• **What the exercise asks**
There is one span to output from the data below: the lines starting at the line with "30 Years of" and ending at the line with "March 1, 2015". Output it exactly, ends included, nothing more.

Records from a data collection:
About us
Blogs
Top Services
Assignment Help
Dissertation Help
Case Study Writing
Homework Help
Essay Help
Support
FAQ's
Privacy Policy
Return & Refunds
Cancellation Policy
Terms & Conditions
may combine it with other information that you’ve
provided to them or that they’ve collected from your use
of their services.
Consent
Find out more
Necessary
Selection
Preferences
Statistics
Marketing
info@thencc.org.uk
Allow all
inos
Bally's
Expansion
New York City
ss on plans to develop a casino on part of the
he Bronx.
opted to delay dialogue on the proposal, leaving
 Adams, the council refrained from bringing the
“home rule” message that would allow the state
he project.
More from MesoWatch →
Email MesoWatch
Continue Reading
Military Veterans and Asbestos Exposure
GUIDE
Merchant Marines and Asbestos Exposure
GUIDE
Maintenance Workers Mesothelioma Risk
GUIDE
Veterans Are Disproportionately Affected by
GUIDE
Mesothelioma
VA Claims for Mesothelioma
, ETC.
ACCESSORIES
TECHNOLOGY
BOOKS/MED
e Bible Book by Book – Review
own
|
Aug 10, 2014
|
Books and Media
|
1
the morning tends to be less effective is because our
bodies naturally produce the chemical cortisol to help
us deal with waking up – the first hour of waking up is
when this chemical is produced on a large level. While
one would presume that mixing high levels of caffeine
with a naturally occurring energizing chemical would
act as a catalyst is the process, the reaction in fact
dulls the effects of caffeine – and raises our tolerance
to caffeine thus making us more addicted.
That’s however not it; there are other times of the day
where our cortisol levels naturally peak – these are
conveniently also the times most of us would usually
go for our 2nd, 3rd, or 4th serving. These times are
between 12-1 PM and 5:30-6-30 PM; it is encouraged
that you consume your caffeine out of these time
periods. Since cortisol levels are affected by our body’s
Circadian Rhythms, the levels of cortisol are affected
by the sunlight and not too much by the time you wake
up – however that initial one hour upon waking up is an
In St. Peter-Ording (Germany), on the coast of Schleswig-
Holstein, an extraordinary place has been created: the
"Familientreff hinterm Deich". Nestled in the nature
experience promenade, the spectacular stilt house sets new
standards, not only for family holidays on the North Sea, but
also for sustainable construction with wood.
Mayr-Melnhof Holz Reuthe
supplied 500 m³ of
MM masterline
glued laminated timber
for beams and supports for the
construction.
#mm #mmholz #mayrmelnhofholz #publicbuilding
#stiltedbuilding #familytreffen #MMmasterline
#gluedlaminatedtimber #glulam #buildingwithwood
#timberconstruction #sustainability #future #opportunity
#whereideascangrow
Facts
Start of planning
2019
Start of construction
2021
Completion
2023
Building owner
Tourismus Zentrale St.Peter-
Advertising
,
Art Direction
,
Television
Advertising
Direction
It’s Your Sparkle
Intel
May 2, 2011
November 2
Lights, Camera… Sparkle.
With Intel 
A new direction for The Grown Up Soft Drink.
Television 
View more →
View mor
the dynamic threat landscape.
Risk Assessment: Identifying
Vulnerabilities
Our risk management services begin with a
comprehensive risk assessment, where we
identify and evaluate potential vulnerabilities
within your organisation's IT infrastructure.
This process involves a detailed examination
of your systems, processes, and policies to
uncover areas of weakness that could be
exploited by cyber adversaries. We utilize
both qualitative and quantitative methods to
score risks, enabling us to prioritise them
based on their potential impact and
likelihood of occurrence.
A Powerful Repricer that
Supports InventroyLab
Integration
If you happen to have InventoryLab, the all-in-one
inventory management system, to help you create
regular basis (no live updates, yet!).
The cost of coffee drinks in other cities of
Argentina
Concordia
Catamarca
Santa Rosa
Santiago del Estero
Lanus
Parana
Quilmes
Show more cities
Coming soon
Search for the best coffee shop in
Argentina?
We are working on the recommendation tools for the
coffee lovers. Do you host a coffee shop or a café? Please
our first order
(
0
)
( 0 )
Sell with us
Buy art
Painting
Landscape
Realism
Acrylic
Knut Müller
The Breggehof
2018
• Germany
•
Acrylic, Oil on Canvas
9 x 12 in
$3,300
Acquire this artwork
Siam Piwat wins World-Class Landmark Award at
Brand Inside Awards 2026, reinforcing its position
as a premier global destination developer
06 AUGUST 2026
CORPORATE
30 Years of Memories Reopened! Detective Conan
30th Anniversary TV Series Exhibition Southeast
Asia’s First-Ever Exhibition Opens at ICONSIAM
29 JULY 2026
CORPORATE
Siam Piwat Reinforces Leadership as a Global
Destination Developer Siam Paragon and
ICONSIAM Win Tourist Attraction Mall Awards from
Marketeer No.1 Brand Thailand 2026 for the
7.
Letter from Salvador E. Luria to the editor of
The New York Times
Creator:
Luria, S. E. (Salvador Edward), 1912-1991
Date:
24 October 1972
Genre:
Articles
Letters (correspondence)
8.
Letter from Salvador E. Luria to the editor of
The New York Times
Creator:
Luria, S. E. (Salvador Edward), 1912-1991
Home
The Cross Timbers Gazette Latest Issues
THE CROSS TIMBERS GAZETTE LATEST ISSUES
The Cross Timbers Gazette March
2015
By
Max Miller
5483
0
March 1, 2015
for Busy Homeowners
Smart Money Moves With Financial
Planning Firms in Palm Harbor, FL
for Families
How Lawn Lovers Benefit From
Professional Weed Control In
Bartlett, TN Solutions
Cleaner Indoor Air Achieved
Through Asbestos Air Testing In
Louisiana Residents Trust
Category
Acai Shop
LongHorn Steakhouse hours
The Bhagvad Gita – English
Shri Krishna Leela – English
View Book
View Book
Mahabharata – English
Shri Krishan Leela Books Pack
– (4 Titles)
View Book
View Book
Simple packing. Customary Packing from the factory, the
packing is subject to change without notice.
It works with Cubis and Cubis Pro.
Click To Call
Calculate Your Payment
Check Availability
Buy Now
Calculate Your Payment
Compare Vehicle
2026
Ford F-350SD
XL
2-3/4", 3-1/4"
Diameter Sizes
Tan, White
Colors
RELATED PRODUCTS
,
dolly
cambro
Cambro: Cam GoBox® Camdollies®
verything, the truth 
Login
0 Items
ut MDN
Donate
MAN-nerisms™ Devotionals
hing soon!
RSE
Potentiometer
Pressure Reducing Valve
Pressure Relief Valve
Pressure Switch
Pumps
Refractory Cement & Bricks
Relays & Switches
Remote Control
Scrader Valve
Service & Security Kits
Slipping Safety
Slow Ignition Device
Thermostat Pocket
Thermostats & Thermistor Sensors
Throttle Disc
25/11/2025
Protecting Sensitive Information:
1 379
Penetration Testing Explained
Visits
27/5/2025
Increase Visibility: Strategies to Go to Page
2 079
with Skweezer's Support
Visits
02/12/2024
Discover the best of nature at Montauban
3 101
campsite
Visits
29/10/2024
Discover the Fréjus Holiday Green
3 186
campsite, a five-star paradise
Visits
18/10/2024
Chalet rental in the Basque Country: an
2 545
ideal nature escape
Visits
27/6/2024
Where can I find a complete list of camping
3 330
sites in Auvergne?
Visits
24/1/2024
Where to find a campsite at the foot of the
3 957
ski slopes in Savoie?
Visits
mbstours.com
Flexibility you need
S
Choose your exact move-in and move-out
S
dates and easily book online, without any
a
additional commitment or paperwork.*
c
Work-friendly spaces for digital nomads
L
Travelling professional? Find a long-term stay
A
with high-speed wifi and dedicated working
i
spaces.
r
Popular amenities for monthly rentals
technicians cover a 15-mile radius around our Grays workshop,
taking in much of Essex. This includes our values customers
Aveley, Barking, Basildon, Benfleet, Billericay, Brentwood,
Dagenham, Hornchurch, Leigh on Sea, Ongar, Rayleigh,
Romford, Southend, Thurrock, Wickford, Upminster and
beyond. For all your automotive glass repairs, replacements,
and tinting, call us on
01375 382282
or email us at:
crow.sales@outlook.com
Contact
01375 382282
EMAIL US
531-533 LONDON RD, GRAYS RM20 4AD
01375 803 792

• **Answer for this exercise**
30 Years of Memories Reopened! Detective Conan
30th Anniversary TV Series Exhibition Southeast
Asia’s First-Ever Exhibition Opens at ICONSIAM
29 JULY 2026
CORPORATE
Siam Piwat Reinforces Leadership as a Global
Destination Developer Siam Paragon and
ICONSIAM Win Tourist Attraction Mall Awards from
Marketeer No.1 Brand Thailand 2026 for the
7.
Letter from Salvador E. Luria to the editor of
The New York Times
Creator:
Luria, S. E. (Salvador Edward), 1912-1991
Date:
24 October 1972
Genre:
Articles
Letters (correspondence)
8.
Letter from Salvador E. Luria to the editor of
The New York Times
Creator:
Luria, S. E. (Salvador Edward), 1912-1991
Home
The Cross Timbers Gazette Latest Issues
THE CROSS TIMBERS GAZETTE LATEST ISSUES
The Cross Timbers Gazette March
2015
By
Max Miller
5483
0
March 1, 2015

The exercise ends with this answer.